Councilor Blanchette MIA

I am furious beyond (decent) words that one of our city councilors, Pat Blanchette, has walked off the job without resigning. I have talked with the council chair, the city clerk and am waiting for a return call from the city solicitor about this.

When I was first elected to the council in 1983, we all received a booklet containing “rules of procedure” for councilors. It clearly stated that extended absence from meetings without the consent of the chair and a majority of the council was grounds for expulsion. More times than I can count, I have heard Blanchette deliver one of her patented lectures about a councilor’s responsibility to show up and do the job. Obviously she considers herself beyond that principle.

The city charter stipulates that councilors shall be elected from among legally registered voters of the city. Well, she can remain a legally registered voter for a short time, but how does this give her the privilege of abandoning her duties to the citizens who elected her? I smell a political plot here to allow her to reappear at some future crucial meeting during the remainder of her term to cast a crucial or deciding vote on some issue.

Whether that’s the case or not, she owes the citizens of Bangor a formal resignation. This is all too typical of the incompetence of the current council and its lack of strong positive leadership. Bangor voters who fail to resent this obviously don’t care how their city is governed.

Hal Wheeler

Bangor

Racism has returned

I am a “transplant” to Maine and have been for the past 15 years. I work for the state. I pay my taxes, vote in every major election and am a veteran. I have never been arrested, detained or served time in correctional facilities. I love the United States of America, faults and all. I do not want to live anywhere else in the world.

I say all this before identifying myself as a black man, an African-American male with an opinion about racism in this, my beloved country.

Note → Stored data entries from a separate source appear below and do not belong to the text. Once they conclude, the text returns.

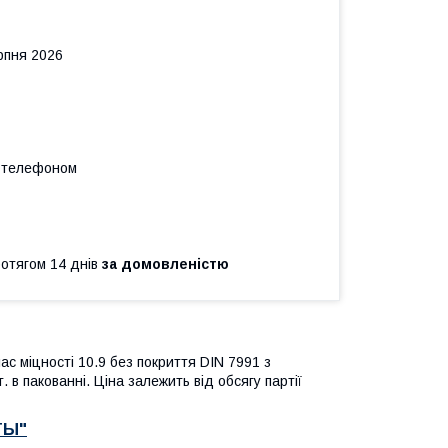
рпня 2026
а телефоном
ротягом 14 днів
за домовленістю
лас міцності 10.9 без покриття DIN 7991
з
 в пакованні. Ціна залежить від обсягу партії
ТЫ"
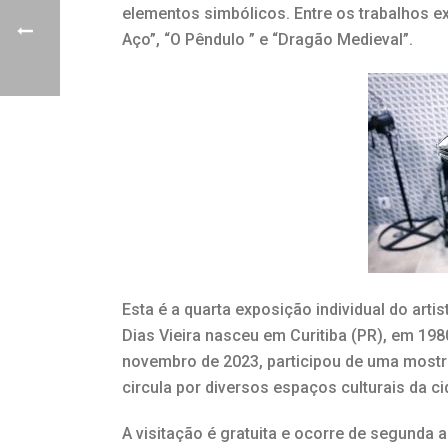
elementos simbólicos. Entre os trabalhos ex
Aço”, “O Pêndulo ” e “Dragão Medieval”.
Esta é a quarta exposição individual do arti
Dias Vieira nasceu em Curitiba (PR), em 1980,
novembro de 2023, participou de uma mostra
circula por diversos espaços culturais da ci
A visitação é gratuita e ocorre de segunda a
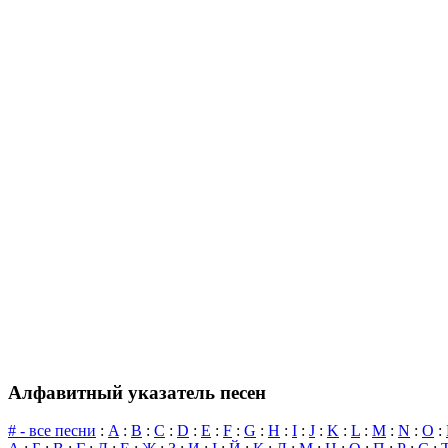
Алфавитный указатель песен
# - все песни
:
A
:
B
:
C
:
D
:
E
:
F
:
G
:
H
:
I
:
J
:
K
:
L
:
M
:
N
:
O
:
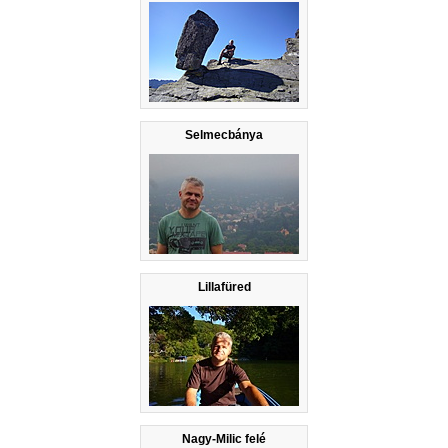
Selmecbánya
Lillafüred
Nagy-Milic felé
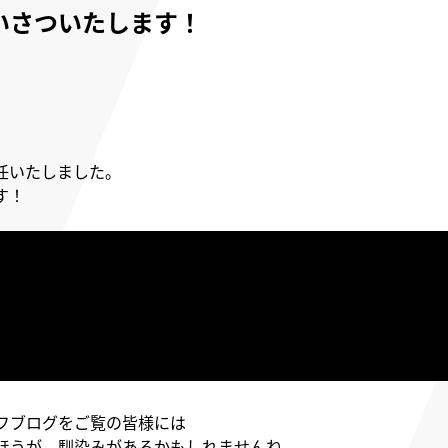
いさついたします！
任
いたしました。
す！
フブログをご覧の皆様には
ほうが、馴染みがあるかもしれませんね。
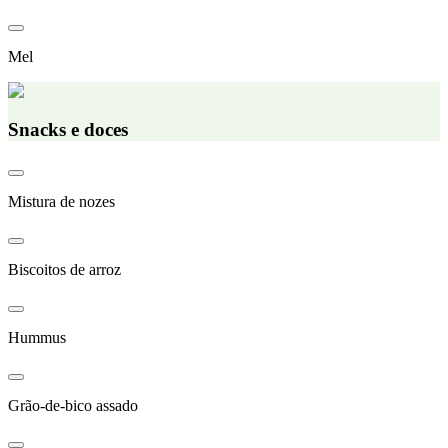
Mel
Snacks e doces
Mistura de nozes
Biscoitos de arroz
Hummus
Grão-de-bico assado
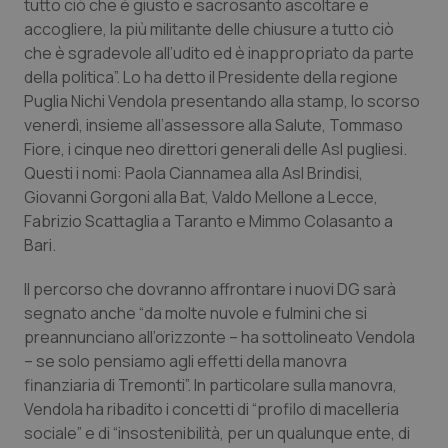
tutto ciò che è giusto e sacrosanto ascoltare e
Calabria
Asma & BPCO
accogliere, la più militante delle chiusure a tutto ciò
che è sgradevole all’udito ed è inappropriato da parte
Campania
Car-T
della politica”. Lo ha detto il Presidente della regione
Puglia Nichi Vendola presentando alla stamp, lo scorso
Emilia-Romagna
Colesterolo & coronaropatie
venerdì, insieme all’assessore alla Salute, Tommaso
Fiore, i cinque neo direttori generali delle Asl pugliesi.
Friuli Venezia Giulia
Dermatite Atopica
Questi i nomi: Paola Ciannamea alla Asl Brindisi,
Giovanni Gorgoni alla Bat, Valdo Mellone a Lecce,
Fabrizio Scattaglia a Taranto e Mimmo Colasanto a
Lazio
Diabete & glucometri
Bari.
Liguria
Disturbi dell’umore
Il percorso che dovranno affrontare i nuovi DG sarà
segnato anche “da molte nuvole e fulmini che si
Lombardia
Dolore
preannunciano all’orizzonte – ha sottolineato Vendola
– se solo pensiamo agli effetti della manovra
Marche
Donna & Salute
finanziaria di Tremonti”. In particolare sulla manovra,
Vendola ha ribadito i concetti di “profilo di macelleria
Molise
Epatiti
sociale” e di “insostenibilità, per un qualunque ente, di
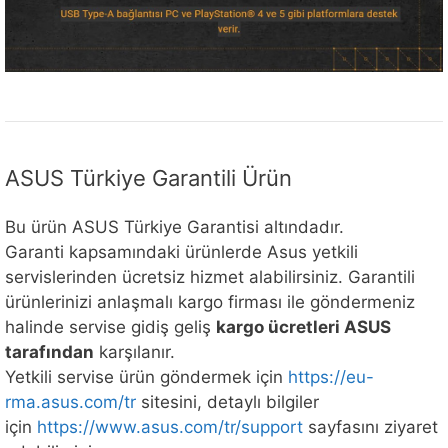
ASUS Türkiye Garantili Ürün
Bu ürün ASUS Türkiye Garantisi altındadır.
Garanti kapsamındaki ürünlerde Asus yetkili
servislerinden ücretsiz hizmet alabilirsiniz. Garantili
ürünlerinizi anlaşmalı kargo firması ile göndermeniz
halinde servise gidiş geliş
kargo ücretleri ASUS
tarafından
karşılanır.
Yetkili servise ürün göndermek için
https://eu-
rma.asus.com/tr
sitesini, detaylı bilgiler
için
https://www.asus.com/tr/support
sayfasını ziyaret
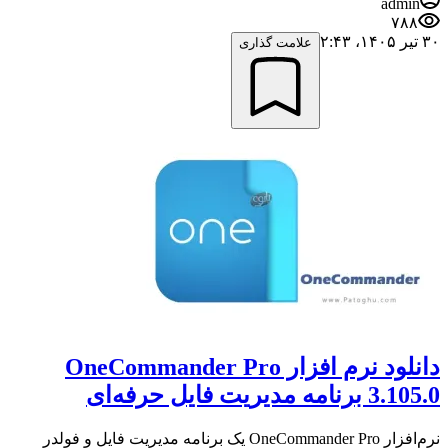
admin
۷۸۸
۳۰ تیر ۱۴۰۵،‏ ۲:۴۳
علامت گذاری
دانلود نرم افزار OneCommander Pro
3.105.0 برنامه مدیریت فایل حرفه‌ای
نرم‌افزار OneCommander Pro یک برنامه مدیریت فایل و فولدر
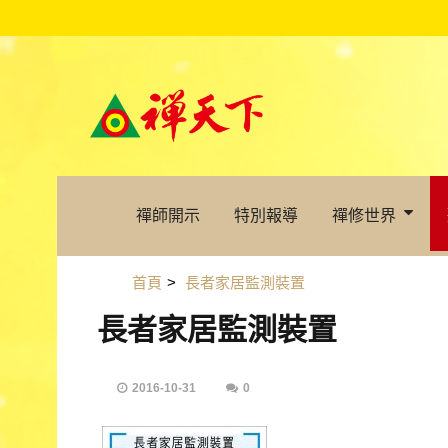
禪師開示
特別報導
禪修世界
首頁
>
長者家居監測裝置
長者家居監測裝置
2016-10-31
0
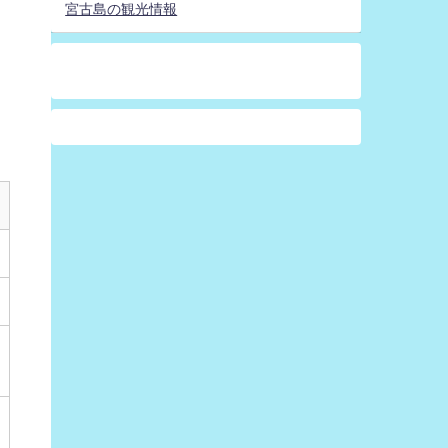
宮古島の観光情報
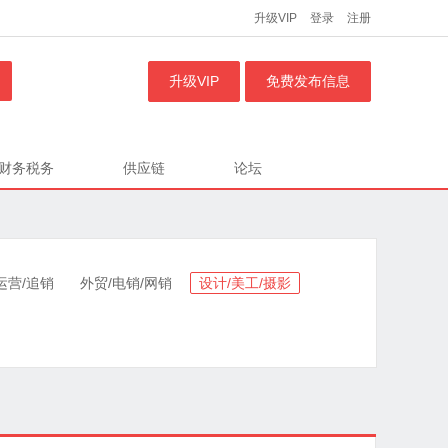
升级VIP
登录
注册
升级VIP
免费发布信息
财务税务
供应链
论坛
运营/追销
外贸/电销/网销
设计/美工/摄影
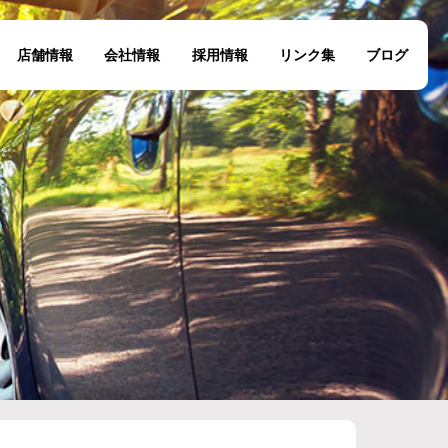
店舗情報
会社情報
採用情報
リンク集
ブログ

The long silence about racism is what breeds suspicion. America has lost its desire and ability to listen and talk about racism without criticism, blame or punishment. Things were not rosy, but neither were things uncomfortable enough to look at the silent elephant in the corner of our collective past. That silent elephant in the corner was racism, though not as vicious in the past, still unsettled, unresolved and neglected. As all things neglected too long, racism has returned with a vengeance. Everyone is surprised; we thought that passe.

I lived through the civil rights struggle in Chicago, the violent marches and the courage of the Freedom Riders, the voters registration movements and the assassinations, the days of riots in the summer.

America has come so far in these 40 years. However, we have lapsed back into the ugly howl of racism. This time the long silence is a deafening roar of outrage.

I love America. I love our ability to rally in the darkest of times, to band together and solve the most uncomfortable, insurmountable problems of advanced citizenry. Now is the time to talk and listen to one another.

James Weathersby

Augusta

Bangor’s hope

Bangor needs new blood. People are losing hope. Hope means less wasting of money completely supporting families instead of giving them a chance to make ends meet and get an education, and invest in rent, consumerism, community and population. Gov. Paul LePage is killing most of the programs that support sick or out-of-work residents. A lot people here fall into that category.

If there is no help for people who need these services, we lose our community, we lose businesses, we spend money on rushed answers and we have a ghost town. Bangor is a beautiful, safe and thrilling environment to start a new family or rent an apartment and go to school.

If there aren’t programs that support struggling residents, all across our country and throughout the world, the once beacons of community turn into a cesspool of criminals and really bad drugs. The only income to the state is from the court system and police, not to mention to state-run probation and housing.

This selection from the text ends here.